Observée, sublimée par l’affect, l’imaginaire, la cellule domestique reflète ses habitants, comme leur lien avec le dehors. À la fois miroir et fenêtre ouverte sur le monde, l’habitat raconte ses propriétaires. Si la démarche intrusive de Pascale Weber peut atteindre la pudeur, elle n’est pas voyeuriste, et interroge l’existence, sa re-présentation, ses valeurs. Besoin de revenir aux sources, à l’origine, au foyer, la mère. Grâce à Pascale, l’art ouvre la porte, permet l’accueil, la rencontre, définit une place à table, favorise la communion...

Faut-il donc prétexter l’art pour goûter au partage ?


Valentine Cruse, Retour aux sources…(Turbulences Vidéo #65, Décembre 2003)

« Pascale Weber arrive chez vous, dans votre famille. Elle pose une petite valise bleue, déjà encombrée des objets donnés par les autres familles.


Parce qu’il y a eu d’autres familles : 12 familles en 12 mois. Pascale Weber s’installe chez vous avec discrétion, mais le calme et l’organisation de la famille sont modifiés, l’artiste fait difficilement parti d’un quotidien... Paradoxale situation, où l’artiste cherche à se fondre dans un quotidien qui n’est pas le sien, et où une famille cherche à observer et comprendre un champ d’action qui n’est pas son quotidien. Et puis, petit à petit, l’artiste trace son territoire, celui d’un espace artistique, à l’intérieur de celui de la famille par définition déjà bien établi et conservateur.
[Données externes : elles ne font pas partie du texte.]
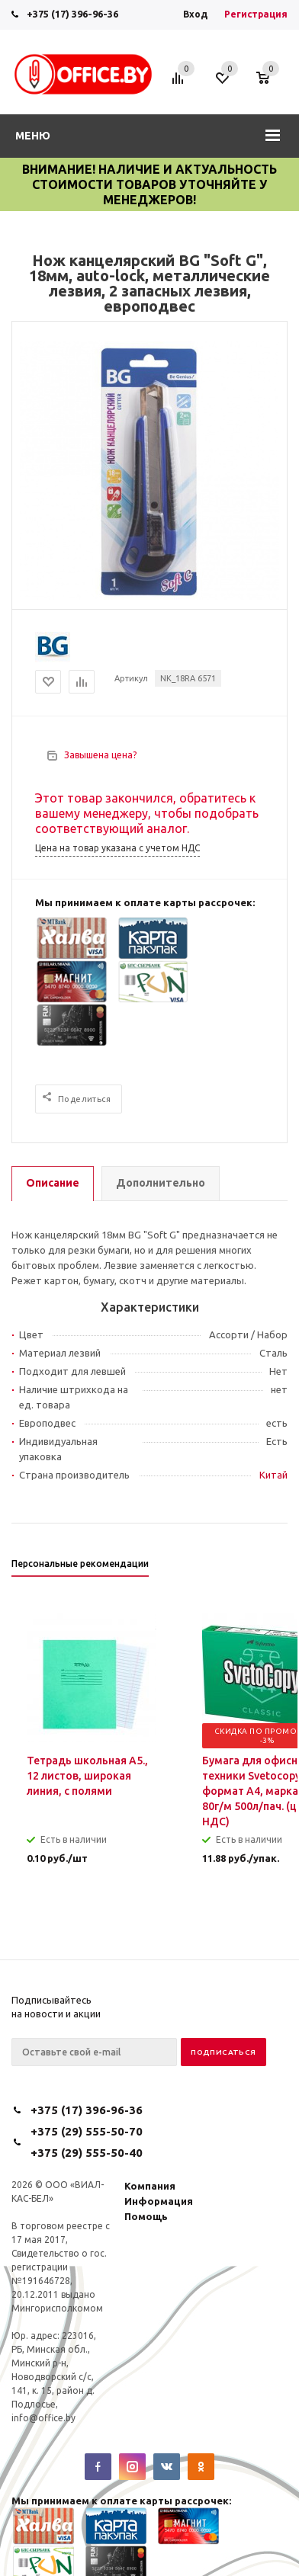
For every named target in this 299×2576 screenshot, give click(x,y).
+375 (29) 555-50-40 (87, 2152)
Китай (273, 1474)
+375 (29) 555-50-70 (87, 2131)
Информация (158, 2201)
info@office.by (43, 2418)
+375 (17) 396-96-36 (72, 13)
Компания (149, 2185)
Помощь (146, 2216)
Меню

Dés le début l’artiste prend beaucoup de photos des objets de la maison. Elle se limite à ne prendre en photo que ces petits bouts du quotidien ; et l’on aime à penser que Pascale Weber, tout comme le héros de Mystery train de Jim Jarmush, ne photographie que ce qu’elle va oublier... et l’artiste capture par petits bouts des représentations de cette vie de tous les jours. Décloisonnés de leurs contextes familiaux, les objets retombent dans le schéma artistique de la nature morte, et ne sont un lien affectif et de mémoire que pour l’artiste et la famille concernée. Le travail de Pascale Weber, dans cette résidence, oscille entre deux mémoires, l’une privée et l’autre publique en référence avec le monde de l’art ; deux territoires définis que l’artiste cherche, non pas à confronter, mais à vivre. Il ne s’agit pas là d’une curiosité malsaine ou d’une morale familiale appliquée à l’encontre de l’artiste, mais d’établir des territoires, d’action et de réflexion, souples, dont les frontières imperméables rendent possible la rencontre. Il convient alors d’admettre que l’intimité est le meilleur champ d’investigation. Et l’intimité crée le privilège.

Cependant, Pascale Weber à la fin de l’année expose les travaux nés de cette résidence. Elle rend donc publique son expérience et ses rencontres familiales et offre son espace de création à tous les regards. Les familles successives se retrouvent réunies autour d’un banquet, que l’artiste, en bonne hôtesse, a préparé avec soin. Cette partie de l’exposition est un espace privé et construit à l’intérieur de l’exposition.


Ne peuvent goûter au banquet que les familles d’accueil ! Luxe et privilège !

Des territoires sont remis en place dans l’espace - au départ neutre - de la salle d’exposition, et chacun recherche son espace, son territoire dans celui de l’artiste. La situation est renversée, l’artiste pique la curiosité du spectateur et l’incite à participer à la création : il fait désormais parti du champ artistique, et cherche pour lui-même son propre territoire et sa définition.»


© Delphine Gigoux-Martin, Pascale WEBER, géographe du quotidien

(L'Utopie domestique - Objet(s) de la rencontre, catalogue de la résidence d'artiste de Pascale Weber à Vidéoformes de sept 2003 à sept.2004, éd. Un- Deux- Quatre, Clermont-Ferrand, 2004.76 p.)


J’ai endossé le rôle de représentant en art domestique et me suis fait héberger durant une année chez des particuliers puis j’ai organisé un banquet-happening.